Produce a verbatim copy of the records, and keep the images out of it.

- **SUPPLIED DATA**
━━━━━━
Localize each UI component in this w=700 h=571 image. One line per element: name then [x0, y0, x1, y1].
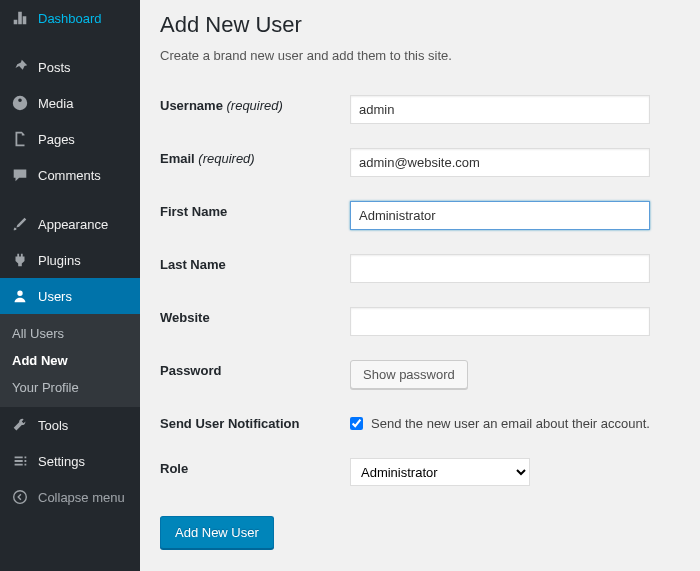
sidebar-item-media[interactable]: Media — [0, 85, 140, 121]
svg-point-0 — [14, 491, 27, 504]
collapse-label: Collapse menu — [38, 490, 125, 505]
collapse-icon — [10, 487, 30, 507]
plugin-icon — [10, 250, 30, 270]
sidebar-item-tools[interactable]: Tools — [0, 407, 140, 443]
sidebar-label: Settings — [38, 454, 85, 469]
sidebar-item-posts[interactable]: Posts — [0, 49, 140, 85]
dashboard-icon — [10, 8, 30, 28]
main-content: Add New User Create a brand new user and… — [140, 0, 700, 571]
page-subtitle: Create a brand new user and add them to … — [160, 48, 680, 63]
sidebar-item-dashboard[interactable]: Dashboard — [0, 0, 140, 36]
users-icon — [10, 286, 30, 306]
users-submenu: All Users Add New Your Profile — [0, 314, 140, 407]
show-password-button[interactable]: Show password — [350, 360, 468, 389]
last-name-input[interactable] — [350, 254, 650, 283]
sidebar-label: Tools — [38, 418, 68, 433]
add-new-user-button[interactable]: Add New User — [160, 516, 274, 549]
sidebar-label: Appearance — [38, 217, 108, 232]
submenu-your-profile[interactable]: Your Profile — [0, 374, 140, 401]
sidebar-label: Posts — [38, 60, 71, 75]
sidebar-label: Dashboard — [38, 11, 102, 26]
sidebar-item-settings[interactable]: Settings — [0, 443, 140, 479]
media-icon — [10, 93, 30, 113]
notify-checkbox[interactable] — [350, 417, 363, 430]
comment-icon — [10, 165, 30, 185]
collapse-menu[interactable]: Collapse menu — [0, 479, 140, 515]
website-label: Website — [160, 295, 350, 348]
sidebar-item-users[interactable]: Users — [0, 278, 140, 314]
email-label: Email (required) — [160, 136, 350, 189]
settings-icon — [10, 451, 30, 471]
username-label: Username (required) — [160, 83, 350, 136]
notify-label: Send User Notification — [160, 401, 350, 446]
user-form: Username (required) Email (required) Fir… — [160, 83, 680, 498]
sidebar-label: Users — [38, 289, 72, 304]
notify-description: Send the new user an email about their a… — [371, 416, 650, 431]
website-input[interactable] — [350, 307, 650, 336]
sidebar-label: Comments — [38, 168, 101, 183]
sidebar-label: Media — [38, 96, 73, 111]
admin-sidebar: Dashboard Posts Media Pages Comments App… — [0, 0, 140, 571]
sidebar-label: Plugins — [38, 253, 81, 268]
first-name-label: First Name — [160, 189, 350, 242]
last-name-label: Last Name — [160, 242, 350, 295]
pages-icon — [10, 129, 30, 149]
sidebar-item-appearance[interactable]: Appearance — [0, 206, 140, 242]
first-name-input[interactable] — [350, 201, 650, 230]
email-input[interactable] — [350, 148, 650, 177]
role-select[interactable]: Administrator — [350, 458, 530, 486]
username-input[interactable] — [350, 95, 650, 124]
brush-icon — [10, 214, 30, 234]
submenu-all-users[interactable]: All Users — [0, 320, 140, 347]
submenu-add-new[interactable]: Add New — [0, 347, 140, 374]
sidebar-item-plugins[interactable]: Plugins — [0, 242, 140, 278]
role-label: Role — [160, 446, 350, 498]
sidebar-label: Pages — [38, 132, 75, 147]
page-title: Add New User — [160, 12, 680, 38]
tools-icon — [10, 415, 30, 435]
sidebar-item-pages[interactable]: Pages — [0, 121, 140, 157]
pin-icon — [10, 57, 30, 77]
sidebar-item-comments[interactable]: Comments — [0, 157, 140, 193]
password-label: Password — [160, 348, 350, 401]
━━━━━━
- **ANSWER TO THIS PROBLEM**
Localize each UI component in this w=700 h=571 image. One line per element: name then [x0, y0, x1, y1].
sidebar-item-media[interactable]: Media — [0, 85, 140, 121]
svg-point-0 — [14, 491, 27, 504]
collapse-label: Collapse menu — [38, 490, 125, 505]
collapse-icon — [10, 487, 30, 507]
plugin-icon — [10, 250, 30, 270]
sidebar-item-tools[interactable]: Tools — [0, 407, 140, 443]
sidebar-label: Settings — [38, 454, 85, 469]
sidebar-item-posts[interactable]: Posts — [0, 49, 140, 85]
dashboard-icon — [10, 8, 30, 28]
main-content: Add New User Create a brand new user and… — [140, 0, 700, 571]
page-subtitle: Create a brand new user and add them to … — [160, 48, 680, 63]
sidebar-item-dashboard[interactable]: Dashboard — [0, 0, 140, 36]
users-icon — [10, 286, 30, 306]
users-submenu: All Users Add New Your Profile — [0, 314, 140, 407]
show-password-button[interactable]: Show password — [350, 360, 468, 389]
last-name-input[interactable] — [350, 254, 650, 283]
sidebar-label: Tools — [38, 418, 68, 433]
add-new-user-button[interactable]: Add New User — [160, 516, 274, 549]
sidebar-label: Appearance — [38, 217, 108, 232]
submenu-your-profile[interactable]: Your Profile — [0, 374, 140, 401]
sidebar-label: Posts — [38, 60, 71, 75]
sidebar-label: Dashboard — [38, 11, 102, 26]
sidebar-item-settings[interactable]: Settings — [0, 443, 140, 479]
media-icon — [10, 93, 30, 113]
notify-checkbox[interactable] — [350, 417, 363, 430]
comment-icon — [10, 165, 30, 185]
collapse-menu[interactable]: Collapse menu — [0, 479, 140, 515]
website-label: Website — [160, 295, 350, 348]
sidebar-item-users[interactable]: Users — [0, 278, 140, 314]
email-label: Email (required) — [160, 136, 350, 189]
settings-icon — [10, 451, 30, 471]
username-label: Username (required) — [160, 83, 350, 136]
notify-label: Send User Notification — [160, 401, 350, 446]
user-form: Username (required) Email (required) Fir… — [160, 83, 680, 498]
sidebar-label: Users — [38, 289, 72, 304]
notify-description: Send the new user an email about their a… — [371, 416, 650, 431]
website-input[interactable] — [350, 307, 650, 336]
sidebar-label: Comments — [38, 168, 101, 183]
sidebar-label: Media — [38, 96, 73, 111]
admin-sidebar: Dashboard Posts Media Pages Comments App… — [0, 0, 140, 571]
sidebar-label: Plugins — [38, 253, 81, 268]
first-name-label: First Name — [160, 189, 350, 242]
last-name-label: Last Name — [160, 242, 350, 295]
pages-icon — [10, 129, 30, 149]
sidebar-item-appearance[interactable]: Appearance — [0, 206, 140, 242]
first-name-input[interactable] — [350, 201, 650, 230]
email-input[interactable] — [350, 148, 650, 177]
role-select[interactable]: Administrator — [350, 458, 530, 486]
username-input[interactable] — [350, 95, 650, 124]
brush-icon — [10, 214, 30, 234]
submenu-all-users[interactable]: All Users — [0, 320, 140, 347]
submenu-add-new[interactable]: Add New — [0, 347, 140, 374]
sidebar-item-plugins[interactable]: Plugins — [0, 242, 140, 278]
role-label: Role — [160, 446, 350, 498]
sidebar-label: Pages — [38, 132, 75, 147]
page-title: Add New User — [160, 12, 680, 38]
tools-icon — [10, 415, 30, 435]
sidebar-item-pages[interactable]: Pages — [0, 121, 140, 157]
pin-icon — [10, 57, 30, 77]
sidebar-item-comments[interactable]: Comments — [0, 157, 140, 193]
password-label: Password — [160, 348, 350, 401]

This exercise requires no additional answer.